このレビューはネタバレを含みます▼
痴かんプレイを強要する大学生とお人好しリーマンBL 186頁星☆4.0
満員電車で通勤する真山善明は車内で女子高生から胸をさわる行為を強制される。次の日、話しかけてきたのは大学生のつかさだった。
表紙の暗い色使いで明るい展開は予想しにくい。真山をつかさは「おじさん」と呼ぶ(真山は29歳なんだけどね)証拠写真をタテにつかさはプレイを強要する。真山には思わぬ災難。本来のお人好しの性格や自己肯定感の低さも相まってズルズルと電車に乗り続けてしまう。ここには真山の優しさもあるが、実は”強く求められることで満たされる喜び”も垣間見えてくる。
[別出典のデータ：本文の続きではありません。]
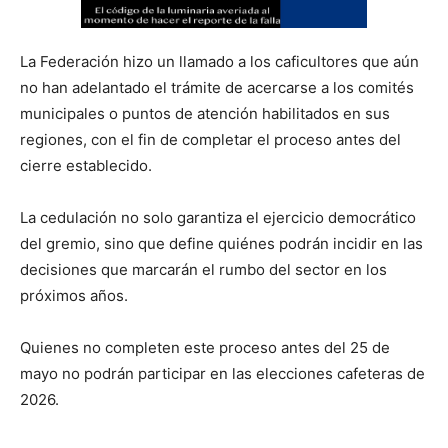
La Federación hizo un llamado a los caficultores que aún
no han adelantado el trámite de acercarse a los comités
municipales o puntos de atención habilitados en sus
regiones, con el fin de completar el proceso antes del
cierre establecido.
La cedulación no solo garantiza el ejercicio democrático
del gremio, sino que define quiénes podrán incidir en las
decisiones que marcarán el rumbo del sector en los
próximos años.
Quienes no completen este proceso antes del 25 de
mayo no podrán participar en las elecciones cafeteras de
2026.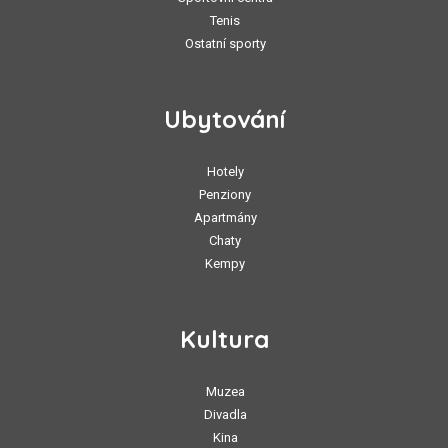
Tenis
Ostatní sporty
Ubytování
Hotely
Penziony
Apartmány
Chaty
Kempy
Kultura
Muzea
Divadla
Kina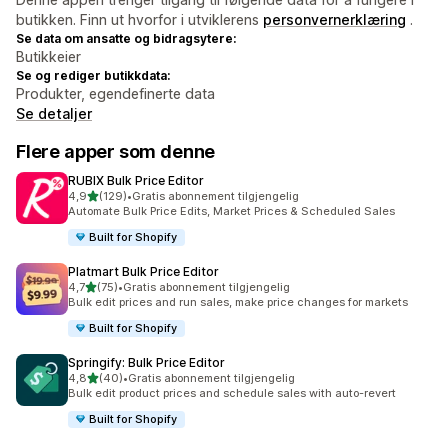
butikken. Finn ut hvorfor i utviklerens
personvernerklæring
.
Se data om ansatte og bidragsytere:
Butikkeier
Se og rediger butikkdata:
Produkter, egendefinerte data
Se detaljer
Flere apper som denne
RUBIX Bulk Price Editor
av 5 stjerner
4,9
(129)
•
Gratis abonnement tilgjengelig
Totalt 129 omtaler
Automate Bulk Price Edits, Market Prices & Scheduled Sales
Built for Shopify
Platmart Bulk Price Editor
av 5 stjerner
4,7
(75)
•
Gratis abonnement tilgjengelig
Totalt 75 omtaler
Bulk edit prices and run sales, make price changes for markets
Built for Shopify
Springify: Bulk Price Editor
av 5 stjerner
4,8
(40)
•
Gratis abonnement tilgjengelig
Totalt 40 omtaler
Bulk edit product prices and schedule sales with auto-revert
Built for Shopify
物語は、つかさの”プレイの元凶”に及ぶ、中学時代の好きな先生からのリクエスト。背徳感と快楽のセットは彼の心にトラウマを残した。周囲の大人は時間が解決すると無関心。成長とともに抑えられない欲求はつかさを制服姿へ変えてしまう。後ろから忍び寄ってくる大人たち。匿名性が高いプレイで快楽を発散する大人は多い。その対象はいつだって弱者だ。つかさは自分の性癖を抱えたまま寂しさで電車に乗る。寂しいと言えばよかったのだろうか。つかさは10代の不安定な少年なのに。満員電車の閉塞感が重なってしまう。
ふと、つかさが後ろからのプレイを強要していないことに気付いた。真山と向き合い、見上げる表情に求めているものがにじみ出ている。微笑む瞳に可愛さあり。しかも書下ろしのつかさはメンタル強の発言だ。とても心強い。
欲望がもつ不快感を痴かんプレイで再現しながら、置き去りにされた恋を優しい男が拾う話で胸がなでおろせた作品。